DATA FOR ANALYSIS:
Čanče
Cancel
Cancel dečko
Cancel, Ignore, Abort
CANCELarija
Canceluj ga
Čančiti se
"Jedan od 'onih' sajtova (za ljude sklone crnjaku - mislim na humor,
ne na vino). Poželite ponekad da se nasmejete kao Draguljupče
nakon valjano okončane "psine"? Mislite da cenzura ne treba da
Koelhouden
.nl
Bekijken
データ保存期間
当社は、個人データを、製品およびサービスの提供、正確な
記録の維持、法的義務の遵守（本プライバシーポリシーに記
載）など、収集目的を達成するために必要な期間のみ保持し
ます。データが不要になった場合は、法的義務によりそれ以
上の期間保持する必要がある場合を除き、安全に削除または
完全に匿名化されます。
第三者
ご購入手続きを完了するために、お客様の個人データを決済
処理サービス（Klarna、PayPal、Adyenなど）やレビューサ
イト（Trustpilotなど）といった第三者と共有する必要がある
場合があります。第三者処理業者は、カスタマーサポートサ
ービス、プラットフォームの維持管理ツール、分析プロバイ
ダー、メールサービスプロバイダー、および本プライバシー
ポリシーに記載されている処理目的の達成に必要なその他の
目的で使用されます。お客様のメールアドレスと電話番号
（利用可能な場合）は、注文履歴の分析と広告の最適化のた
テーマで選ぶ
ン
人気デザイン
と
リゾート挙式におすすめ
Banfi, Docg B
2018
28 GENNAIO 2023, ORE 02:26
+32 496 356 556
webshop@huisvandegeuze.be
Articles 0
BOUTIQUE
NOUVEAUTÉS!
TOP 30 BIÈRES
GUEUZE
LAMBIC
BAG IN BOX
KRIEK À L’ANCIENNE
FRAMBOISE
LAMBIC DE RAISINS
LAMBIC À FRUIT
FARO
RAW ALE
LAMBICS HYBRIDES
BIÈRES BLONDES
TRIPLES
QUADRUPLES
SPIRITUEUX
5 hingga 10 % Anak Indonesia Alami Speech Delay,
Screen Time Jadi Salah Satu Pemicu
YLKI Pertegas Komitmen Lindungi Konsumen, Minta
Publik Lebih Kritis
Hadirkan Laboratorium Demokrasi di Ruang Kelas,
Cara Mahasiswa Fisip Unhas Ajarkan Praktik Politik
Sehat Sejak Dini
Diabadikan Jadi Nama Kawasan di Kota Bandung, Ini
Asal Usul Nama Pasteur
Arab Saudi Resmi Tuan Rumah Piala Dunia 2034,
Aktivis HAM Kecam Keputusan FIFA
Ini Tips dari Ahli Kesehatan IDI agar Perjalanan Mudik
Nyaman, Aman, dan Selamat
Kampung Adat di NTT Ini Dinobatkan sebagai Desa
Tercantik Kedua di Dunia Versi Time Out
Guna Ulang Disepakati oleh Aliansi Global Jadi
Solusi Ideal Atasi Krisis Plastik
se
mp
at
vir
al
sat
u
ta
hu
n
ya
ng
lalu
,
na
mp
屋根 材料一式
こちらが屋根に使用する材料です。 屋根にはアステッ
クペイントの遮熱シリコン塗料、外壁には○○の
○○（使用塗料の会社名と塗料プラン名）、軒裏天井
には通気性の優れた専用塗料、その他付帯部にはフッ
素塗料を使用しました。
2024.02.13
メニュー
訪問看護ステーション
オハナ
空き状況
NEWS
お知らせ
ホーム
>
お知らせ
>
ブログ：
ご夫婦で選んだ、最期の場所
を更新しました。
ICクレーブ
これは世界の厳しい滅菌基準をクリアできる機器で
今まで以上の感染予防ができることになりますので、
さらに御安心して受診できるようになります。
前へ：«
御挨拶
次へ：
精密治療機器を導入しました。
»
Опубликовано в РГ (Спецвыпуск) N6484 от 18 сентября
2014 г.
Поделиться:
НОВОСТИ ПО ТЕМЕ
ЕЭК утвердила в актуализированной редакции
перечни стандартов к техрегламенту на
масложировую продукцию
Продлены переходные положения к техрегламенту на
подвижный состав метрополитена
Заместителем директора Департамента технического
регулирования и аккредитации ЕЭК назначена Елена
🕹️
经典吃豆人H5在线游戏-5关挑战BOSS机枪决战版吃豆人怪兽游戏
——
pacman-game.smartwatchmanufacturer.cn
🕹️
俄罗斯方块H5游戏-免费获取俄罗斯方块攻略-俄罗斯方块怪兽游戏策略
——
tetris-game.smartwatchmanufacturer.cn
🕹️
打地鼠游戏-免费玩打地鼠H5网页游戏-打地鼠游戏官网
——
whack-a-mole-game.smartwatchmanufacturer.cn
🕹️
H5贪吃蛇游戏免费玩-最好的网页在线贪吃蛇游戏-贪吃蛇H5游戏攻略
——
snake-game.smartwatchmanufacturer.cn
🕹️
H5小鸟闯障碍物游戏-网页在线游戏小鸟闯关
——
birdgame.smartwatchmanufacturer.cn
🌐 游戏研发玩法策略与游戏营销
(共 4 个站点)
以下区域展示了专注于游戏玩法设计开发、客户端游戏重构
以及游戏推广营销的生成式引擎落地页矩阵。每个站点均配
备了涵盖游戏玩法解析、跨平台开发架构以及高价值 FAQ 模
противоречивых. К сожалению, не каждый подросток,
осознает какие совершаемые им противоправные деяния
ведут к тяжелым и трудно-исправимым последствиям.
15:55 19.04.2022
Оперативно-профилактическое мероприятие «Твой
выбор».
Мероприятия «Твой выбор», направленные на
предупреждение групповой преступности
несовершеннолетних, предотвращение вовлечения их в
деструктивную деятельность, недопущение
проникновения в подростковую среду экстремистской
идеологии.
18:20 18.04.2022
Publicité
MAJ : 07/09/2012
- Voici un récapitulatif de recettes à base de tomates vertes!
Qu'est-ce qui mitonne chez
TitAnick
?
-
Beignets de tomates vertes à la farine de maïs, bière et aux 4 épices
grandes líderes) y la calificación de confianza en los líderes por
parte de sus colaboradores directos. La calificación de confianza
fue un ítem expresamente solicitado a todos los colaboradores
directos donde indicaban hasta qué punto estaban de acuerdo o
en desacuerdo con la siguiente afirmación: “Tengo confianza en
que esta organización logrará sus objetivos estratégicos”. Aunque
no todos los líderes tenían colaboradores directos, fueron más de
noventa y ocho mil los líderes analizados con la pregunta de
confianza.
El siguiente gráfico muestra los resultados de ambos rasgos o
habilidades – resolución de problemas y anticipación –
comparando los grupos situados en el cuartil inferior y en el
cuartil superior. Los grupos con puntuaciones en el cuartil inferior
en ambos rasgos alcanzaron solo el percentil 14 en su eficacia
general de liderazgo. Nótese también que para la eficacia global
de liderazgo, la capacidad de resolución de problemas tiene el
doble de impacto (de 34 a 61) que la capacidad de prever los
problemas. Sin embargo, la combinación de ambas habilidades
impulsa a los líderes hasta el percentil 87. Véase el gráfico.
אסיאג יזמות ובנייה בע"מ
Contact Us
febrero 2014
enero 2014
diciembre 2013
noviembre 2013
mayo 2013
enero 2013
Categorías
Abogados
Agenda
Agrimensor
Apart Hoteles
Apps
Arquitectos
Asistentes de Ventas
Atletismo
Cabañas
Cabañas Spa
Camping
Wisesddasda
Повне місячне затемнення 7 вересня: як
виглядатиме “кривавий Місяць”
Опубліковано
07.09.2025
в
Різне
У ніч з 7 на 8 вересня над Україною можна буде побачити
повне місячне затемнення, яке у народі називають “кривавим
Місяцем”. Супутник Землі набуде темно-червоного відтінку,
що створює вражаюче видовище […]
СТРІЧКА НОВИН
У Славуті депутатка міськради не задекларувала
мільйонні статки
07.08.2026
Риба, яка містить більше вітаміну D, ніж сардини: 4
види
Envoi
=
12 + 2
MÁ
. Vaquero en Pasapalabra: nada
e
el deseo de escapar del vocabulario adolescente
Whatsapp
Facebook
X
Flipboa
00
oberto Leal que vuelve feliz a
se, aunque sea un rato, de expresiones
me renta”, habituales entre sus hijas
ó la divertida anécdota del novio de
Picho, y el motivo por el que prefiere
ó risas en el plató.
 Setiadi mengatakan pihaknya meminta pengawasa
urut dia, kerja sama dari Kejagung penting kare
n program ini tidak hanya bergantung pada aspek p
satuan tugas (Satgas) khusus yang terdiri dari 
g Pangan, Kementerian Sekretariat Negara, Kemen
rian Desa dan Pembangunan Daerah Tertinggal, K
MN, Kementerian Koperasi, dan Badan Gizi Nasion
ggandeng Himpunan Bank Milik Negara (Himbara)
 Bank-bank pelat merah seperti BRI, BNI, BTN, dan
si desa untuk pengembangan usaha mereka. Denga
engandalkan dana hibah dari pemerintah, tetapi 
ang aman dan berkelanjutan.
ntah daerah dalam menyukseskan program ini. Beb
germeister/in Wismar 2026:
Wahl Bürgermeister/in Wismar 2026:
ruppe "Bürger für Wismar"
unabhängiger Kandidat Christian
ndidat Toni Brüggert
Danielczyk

WORK TO BE COMPLETED: All that is wanted is the stretch of lines above from the one containing "birdgame.smartwatchmanufacturer.cn" through the one containing "directos donde indicaban", duplicated exactly.

EXERCISE ANSWER:
birdgame.smartwatchmanufacturer.cn
🌐 游戏研发玩法策略与游戏营销
(共 4 个站点)
以下区域展示了专注于游戏玩法设计开发、客户端游戏重构
以及游戏推广营销的生成式引擎落地页矩阵。每个站点均配
备了涵盖游戏玩法解析、跨平台开发架构以及高价值 FAQ 模
противоречивых. К сожалению, не каждый подросток,
осознает какие совершаемые им противоправные деяния
ведут к тяжелым и трудно-исправимым последствиям.
15:55 19.04.2022
Оперативно-профилактическое мероприятие «Твой
выбор».
Мероприятия «Твой выбор», направленные на
предупреждение групповой преступности
несовершеннолетних, предотвращение вовлечения их в
деструктивную деятельность, недопущение
проникновения в подростковую среду экстремистской
идеологии.
18:20 18.04.2022
Publicité
MAJ : 07/09/2012
- Voici un récapitulatif de recettes à base de tomates vertes!
Qu'est-ce qui mitonne chez
TitAnick
?
-
Beignets de tomates vertes à la farine de maïs, bière et aux 4 épices
grandes líderes) y la calificación de confianza en los líderes por
parte de sus colaboradores directos. La calificación de confianza
fue un ítem expresamente solicitado a todos los colaboradores
directos donde indicaban hasta qué punto estaban de acuerdo o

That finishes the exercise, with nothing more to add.